Koper, przez który psują się ogórki? Wiemy, którego unikać
Ogórki małosolne to smak dzieciństwa i letni hit każdej kuchni. Ale uwaga! Jeden niepozorny błąd może sprawić, że wszystkie słoiki pójdą do kosza. Chodzi o koper. Zły wybór i całe lato masz z głowy – zamiast smakowitych ogóreczków, będziesz miała kiszonkowy dramat w słoiku. Zobacz, jak nie zmarnować całej roboty i czego nigdy nie dodawać do ogórków!

Ogórki małosolne - klasyk, który podobno trudno zepsuć
Lekko kwaśne, chrupiące, pachnące koperkiem i czosnkiem. Smak lata, dzieciństwa i wakacji u babci.
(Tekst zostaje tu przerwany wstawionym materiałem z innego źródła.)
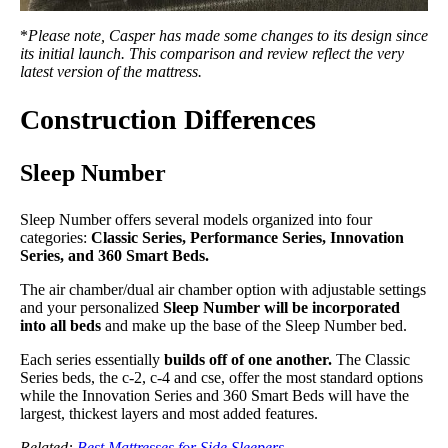
*
Please note, Casper has made some changes to its design since
its initial launch. This comparison and review reflect the very
latest version of the mattress.
Construction Differences
Sleep Number
Sleep Number offers several models organized into four
categories:
Classic Series, Performance Series, Innovation
Series, and 360 Smart Beds.
The air chamber/dual air chamber option with adjustable settings
and your personalized
Sleep Number will be incorporated
into all beds
and make up the base of the Sleep Number bed.
Each series essentially
builds off of one another.
The Classic
Series beds, the c-2, c-4 and cse, offer the most standard options
while the Innovation Series and 360 Smart Beds will have the
largest, thickest layers and most added features.
Related:
Best Mattresses for Side Sleepers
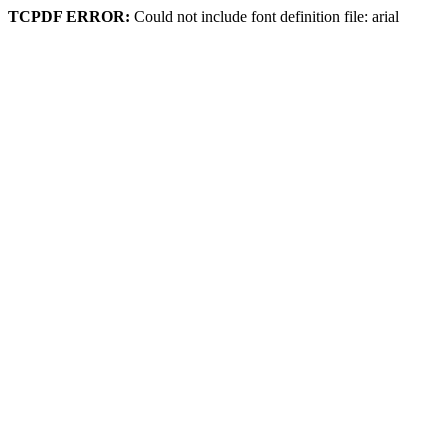
TCPDF ERROR:
Could not include font definition file: arial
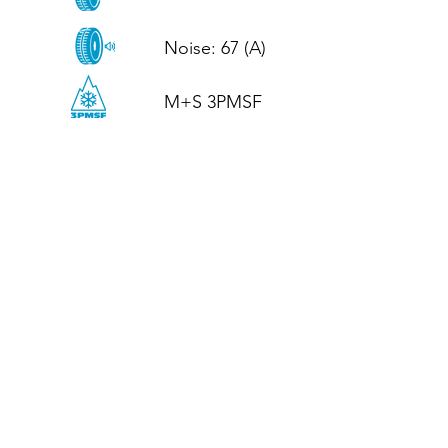
Noise: 67 (A)

M+S 3PMSF
CALL US
Tel: (+44)
01952 899199
WhatsApp
(+44)
07395 811211
OPENING HOURS
LJ
Mon - Fri: 8:30am - 5pm
Terms And Conditions
Privacy Policy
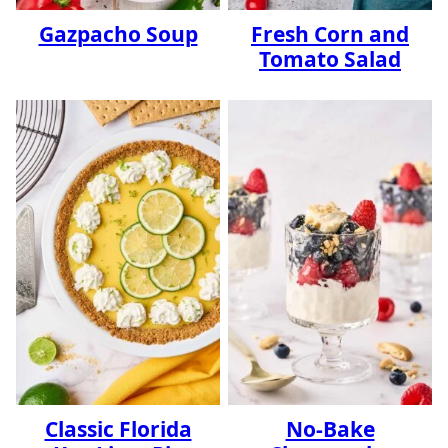
Gazpacho Soup
Fresh Corn and
Tomato Salad
Classic Florida
No-Bake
Wydaje się, że zrobienie ich to banał: ogórki, woda z solą, chrzan, czosnek i koper. Ale właśnie ten ostatni składnik potrafi nieźle zamieszać!
Koper koprowi nierówny
Nie każdy koper to koper do ogórków. Niektórzy sięgają po pierwszy lepszy pęczek z warzywniaka - najczęściej zielony, delikatny, jak do ziemniaków. A potem dziwią się, że ogórki zamiast pachnieć, śmierdzą. I że nie chrupią, tylko się "rozłażą".
Najgorszy błąd? Użycie kopru włoskiego. Ma zupełnie inny aromat - anyżkowy, ostry i duszący. Nadaje się do dań śródziemnomorskich, ale nie do kiszenia! Co więcej, nie ma właściwości konserwujących.
Do kiszenia używa się kopru ogrodowego - z baldachami. Te żółte "parasole" to właśnie to, co nadaje ogórkom ten specyficzny zapach i smak. To nie młoda natka, tylko dojrzałe łodygi i kwiaty są sercem każdej dobrej kiszonki.
Kiedy zbierać koper idealny?
Najlepszy moment to koniec czerwca i lipiec, kiedy baldachy są zwarte i pachnące, ale jeszcze nie przekwitły. Wtedy warto zrobić zapas - nawet do zamrażarki. Ale uwaga - nie siekaj! Mroź koper w całości. Inaczej straci aromat, a po rozmrożeniu zamieni się w smętną breję.
A jeśli kupiłaś już ogórki, a nie dowieźli świeżego kopru do warzywniaka?
Spokojnie. Jeśli masz tylko młody koper - użyj go, ale miej świadomość, że smak będzie delikatniejszy. Czasem warto poświęcić więcej czasu, pojechać na rynek gdzieś dalej, by zdobyć prawdziwy, świeży koper, a nawet zapytać sąsiadki, czy przypadkiem nie ma kopru z działki.

Ogórkowy sukces w twoich rękach
Jeżeli nie jesteś "postawiona pod ścianą", to nie używaj koperku do ziemniaków, nie kupuj kopru włoskiego, nie siekaj na zapas. Koper do ogórków musi być dorosły, z baldachem i najlepiej prosto z ogrodu albo od sprawdzonego sprzedawcy na bazarku.
Z pozoru drobiazg, ale robi ogromną różnicę. Zły koper to zmarnowane ogórki, stracony czas i frustracja. Dobry koper to gwarancja sukcesu - ogórki wyjdą aromatyczne, jędrne i niepowtarzalne.